Jessica Harper is the perfect lead for this movie. She was beautiful yet intelligent and had a real charm to her. She was an innocent girl introduced to a horrifying reality but despite her overwhelming fear, was able to come off as a strong and tough female, in a time when that was rare in film. She was the precursor to the American scream queens that would dominate horror pictures once Jamie Lee Curtis appeared a year later in Halloween.
Eva Axén, who played the first victim in the film, had a classic old world beauty to her and regardless of her short screen time, really hit it out of the park, as she was brutally murdered on the rooftop of an opulent apartment complex.
The other young girls in the film were standard fare: nothing special, nothing extraordinary.
The two actresses that really nailed their roles were Alida Valli as the domineering Miss Tanner and Joan Bennett as the dance school’s assistant director Madame Blanc. Both women did a fine job of conveying their roles as leaders of the school while slowly evolving into suspicious characters and later, sinister witches.
Suspiria benefits from some of the most amazing cinematography ever captured on film. Every frame was captured with anamorphic lenses while sets were decorated with vivid primary and secondary colors. All of this care to color and atmosphere were enhanced by the use of imbibition Technicolor prints. This old school style was used to magnify the nightmarish visual tone of the picture. In fact, Suspiria is one of the last films to be processed in Technicolor. The amazing visuals of the film also owe a lot to the meticulous set design and architecture.
To coincide with the hypnotic visual tone of the film, the score by Goblin was equally impressive and responsible for creating this dark yet colorful nightmare. While the songs that Goblin used had been produced before the film, Argento did a great job of including them in just the right places.
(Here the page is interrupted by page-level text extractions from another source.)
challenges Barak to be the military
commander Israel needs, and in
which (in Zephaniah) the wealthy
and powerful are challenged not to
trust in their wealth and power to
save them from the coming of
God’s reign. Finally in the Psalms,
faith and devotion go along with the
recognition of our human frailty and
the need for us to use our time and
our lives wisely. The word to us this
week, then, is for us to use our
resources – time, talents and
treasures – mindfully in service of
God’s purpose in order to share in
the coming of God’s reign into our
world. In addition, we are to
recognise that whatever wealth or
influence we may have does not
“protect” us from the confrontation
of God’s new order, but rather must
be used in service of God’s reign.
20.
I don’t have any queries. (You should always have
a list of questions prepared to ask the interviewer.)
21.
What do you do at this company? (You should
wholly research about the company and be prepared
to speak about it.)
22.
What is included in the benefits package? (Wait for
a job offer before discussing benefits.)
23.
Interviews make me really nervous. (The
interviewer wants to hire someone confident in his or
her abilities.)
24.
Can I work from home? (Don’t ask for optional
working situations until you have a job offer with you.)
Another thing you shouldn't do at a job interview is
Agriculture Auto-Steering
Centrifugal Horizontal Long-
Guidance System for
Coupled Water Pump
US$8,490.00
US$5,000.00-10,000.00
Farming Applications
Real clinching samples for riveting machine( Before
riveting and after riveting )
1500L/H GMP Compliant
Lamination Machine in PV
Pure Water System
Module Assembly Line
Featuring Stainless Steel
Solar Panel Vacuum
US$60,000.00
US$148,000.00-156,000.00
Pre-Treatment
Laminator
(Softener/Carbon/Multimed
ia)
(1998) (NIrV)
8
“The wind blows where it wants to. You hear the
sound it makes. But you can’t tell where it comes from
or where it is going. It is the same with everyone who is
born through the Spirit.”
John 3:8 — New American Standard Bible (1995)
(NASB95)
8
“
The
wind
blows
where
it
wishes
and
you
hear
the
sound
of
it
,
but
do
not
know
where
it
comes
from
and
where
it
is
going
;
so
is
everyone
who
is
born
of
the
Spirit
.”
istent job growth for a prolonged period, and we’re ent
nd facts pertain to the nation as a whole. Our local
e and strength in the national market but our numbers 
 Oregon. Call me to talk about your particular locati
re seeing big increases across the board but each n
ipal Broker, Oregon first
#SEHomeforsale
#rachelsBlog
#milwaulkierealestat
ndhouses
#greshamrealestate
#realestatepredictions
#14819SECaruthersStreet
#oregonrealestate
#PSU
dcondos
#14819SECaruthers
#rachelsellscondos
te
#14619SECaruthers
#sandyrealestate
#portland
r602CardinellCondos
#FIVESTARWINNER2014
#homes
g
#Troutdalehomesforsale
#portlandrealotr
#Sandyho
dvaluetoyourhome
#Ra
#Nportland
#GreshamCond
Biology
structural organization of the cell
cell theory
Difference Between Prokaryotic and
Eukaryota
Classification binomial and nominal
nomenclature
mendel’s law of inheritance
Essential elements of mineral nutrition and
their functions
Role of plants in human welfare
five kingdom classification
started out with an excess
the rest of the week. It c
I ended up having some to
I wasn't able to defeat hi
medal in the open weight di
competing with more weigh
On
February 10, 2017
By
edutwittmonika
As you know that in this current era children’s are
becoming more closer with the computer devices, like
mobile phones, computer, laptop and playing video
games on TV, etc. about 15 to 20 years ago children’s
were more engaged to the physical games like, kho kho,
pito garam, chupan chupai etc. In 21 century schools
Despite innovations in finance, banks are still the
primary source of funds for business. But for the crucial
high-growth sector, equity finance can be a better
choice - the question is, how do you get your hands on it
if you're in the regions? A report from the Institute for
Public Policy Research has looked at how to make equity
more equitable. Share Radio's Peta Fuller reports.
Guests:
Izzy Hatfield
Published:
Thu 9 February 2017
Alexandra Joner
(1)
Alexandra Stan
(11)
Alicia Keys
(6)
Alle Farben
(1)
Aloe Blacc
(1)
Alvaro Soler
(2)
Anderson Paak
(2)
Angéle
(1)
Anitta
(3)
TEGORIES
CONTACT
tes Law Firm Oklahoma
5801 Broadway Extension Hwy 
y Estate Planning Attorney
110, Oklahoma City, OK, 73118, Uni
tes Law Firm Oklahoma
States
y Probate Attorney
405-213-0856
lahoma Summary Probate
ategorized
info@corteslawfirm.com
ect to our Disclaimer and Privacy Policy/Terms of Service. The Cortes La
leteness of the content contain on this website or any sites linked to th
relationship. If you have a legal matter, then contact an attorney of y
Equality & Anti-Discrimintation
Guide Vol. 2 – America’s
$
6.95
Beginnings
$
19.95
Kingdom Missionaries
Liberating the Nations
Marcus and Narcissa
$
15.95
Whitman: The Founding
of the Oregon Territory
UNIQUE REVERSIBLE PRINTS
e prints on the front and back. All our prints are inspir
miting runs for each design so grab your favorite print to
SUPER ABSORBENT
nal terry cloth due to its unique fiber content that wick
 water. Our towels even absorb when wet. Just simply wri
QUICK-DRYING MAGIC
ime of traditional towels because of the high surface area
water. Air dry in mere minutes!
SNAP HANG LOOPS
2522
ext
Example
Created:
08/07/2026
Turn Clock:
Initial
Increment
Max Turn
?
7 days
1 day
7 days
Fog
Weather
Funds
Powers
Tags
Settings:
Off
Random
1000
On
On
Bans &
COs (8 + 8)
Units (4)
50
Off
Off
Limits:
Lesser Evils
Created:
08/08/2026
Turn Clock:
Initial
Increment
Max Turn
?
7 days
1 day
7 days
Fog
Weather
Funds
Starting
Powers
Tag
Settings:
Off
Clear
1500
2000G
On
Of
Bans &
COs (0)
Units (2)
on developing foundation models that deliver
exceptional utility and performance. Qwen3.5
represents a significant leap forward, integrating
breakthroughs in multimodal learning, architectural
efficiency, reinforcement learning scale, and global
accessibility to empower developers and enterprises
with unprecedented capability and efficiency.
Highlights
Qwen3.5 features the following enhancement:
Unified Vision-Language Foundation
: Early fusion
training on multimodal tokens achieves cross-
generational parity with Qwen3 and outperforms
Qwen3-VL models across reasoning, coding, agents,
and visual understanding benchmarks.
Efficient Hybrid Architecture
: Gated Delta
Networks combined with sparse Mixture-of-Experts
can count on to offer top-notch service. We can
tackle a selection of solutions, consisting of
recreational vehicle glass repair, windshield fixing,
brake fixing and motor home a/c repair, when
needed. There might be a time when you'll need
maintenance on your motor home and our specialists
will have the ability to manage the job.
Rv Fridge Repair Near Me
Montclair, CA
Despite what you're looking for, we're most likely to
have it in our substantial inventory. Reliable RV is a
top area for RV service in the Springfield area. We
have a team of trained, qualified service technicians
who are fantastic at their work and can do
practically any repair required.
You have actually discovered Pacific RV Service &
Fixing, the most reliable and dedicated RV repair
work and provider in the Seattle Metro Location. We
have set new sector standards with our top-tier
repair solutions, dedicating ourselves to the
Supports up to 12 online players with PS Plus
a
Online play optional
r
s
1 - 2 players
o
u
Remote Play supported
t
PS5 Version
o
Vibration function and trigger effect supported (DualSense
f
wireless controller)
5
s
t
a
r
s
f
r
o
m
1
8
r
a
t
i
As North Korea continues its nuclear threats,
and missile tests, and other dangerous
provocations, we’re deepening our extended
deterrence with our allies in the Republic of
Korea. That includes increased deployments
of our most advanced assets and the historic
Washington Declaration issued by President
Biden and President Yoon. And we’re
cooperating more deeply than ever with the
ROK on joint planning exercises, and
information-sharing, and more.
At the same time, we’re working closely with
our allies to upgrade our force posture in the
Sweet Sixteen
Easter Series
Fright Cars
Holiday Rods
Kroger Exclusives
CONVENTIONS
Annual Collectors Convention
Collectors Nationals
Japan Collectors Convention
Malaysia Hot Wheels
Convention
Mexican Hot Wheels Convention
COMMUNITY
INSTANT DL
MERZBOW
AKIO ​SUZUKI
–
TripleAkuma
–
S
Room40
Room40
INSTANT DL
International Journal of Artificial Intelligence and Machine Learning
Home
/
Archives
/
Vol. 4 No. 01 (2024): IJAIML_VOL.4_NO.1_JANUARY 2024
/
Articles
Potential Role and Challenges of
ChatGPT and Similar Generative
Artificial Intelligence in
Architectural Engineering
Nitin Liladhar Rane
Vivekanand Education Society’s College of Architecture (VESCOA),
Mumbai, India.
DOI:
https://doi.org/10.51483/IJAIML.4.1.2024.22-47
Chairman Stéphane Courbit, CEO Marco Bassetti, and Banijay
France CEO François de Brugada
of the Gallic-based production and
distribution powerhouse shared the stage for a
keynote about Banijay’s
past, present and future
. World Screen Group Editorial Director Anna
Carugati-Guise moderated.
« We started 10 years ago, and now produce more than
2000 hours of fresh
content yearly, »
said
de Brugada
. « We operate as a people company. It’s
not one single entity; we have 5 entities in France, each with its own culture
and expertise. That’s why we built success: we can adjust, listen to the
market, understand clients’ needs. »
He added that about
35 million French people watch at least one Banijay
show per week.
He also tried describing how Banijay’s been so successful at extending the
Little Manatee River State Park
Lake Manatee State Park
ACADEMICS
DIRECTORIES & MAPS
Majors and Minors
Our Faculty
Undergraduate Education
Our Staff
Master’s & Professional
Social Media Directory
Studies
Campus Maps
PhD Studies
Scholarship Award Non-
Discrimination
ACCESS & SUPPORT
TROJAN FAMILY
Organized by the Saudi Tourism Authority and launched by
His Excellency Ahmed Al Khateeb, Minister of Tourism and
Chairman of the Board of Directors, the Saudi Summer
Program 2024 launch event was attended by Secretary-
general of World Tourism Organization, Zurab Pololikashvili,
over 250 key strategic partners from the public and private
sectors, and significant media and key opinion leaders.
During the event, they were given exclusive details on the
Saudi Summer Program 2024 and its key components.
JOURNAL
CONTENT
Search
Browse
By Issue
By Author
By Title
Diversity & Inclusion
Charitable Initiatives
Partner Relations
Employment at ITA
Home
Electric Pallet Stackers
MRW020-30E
The sound of the film is just as surreal and haunting as the sights.
Suspiria is near perfection. It is an incredibly visceral experience and in many ways, quite unsettling. It is also pristine in its presentation. My biggest regret, is that I haven’t seen this motion picture on the big screen. This is one of those bucket list movies that I must see in a theater.
Unfortunately, the film is being remade. To me, that seems like cinematic sacrilege. But maybe it will come and go, unnoticed like that awful Black Christmas remake.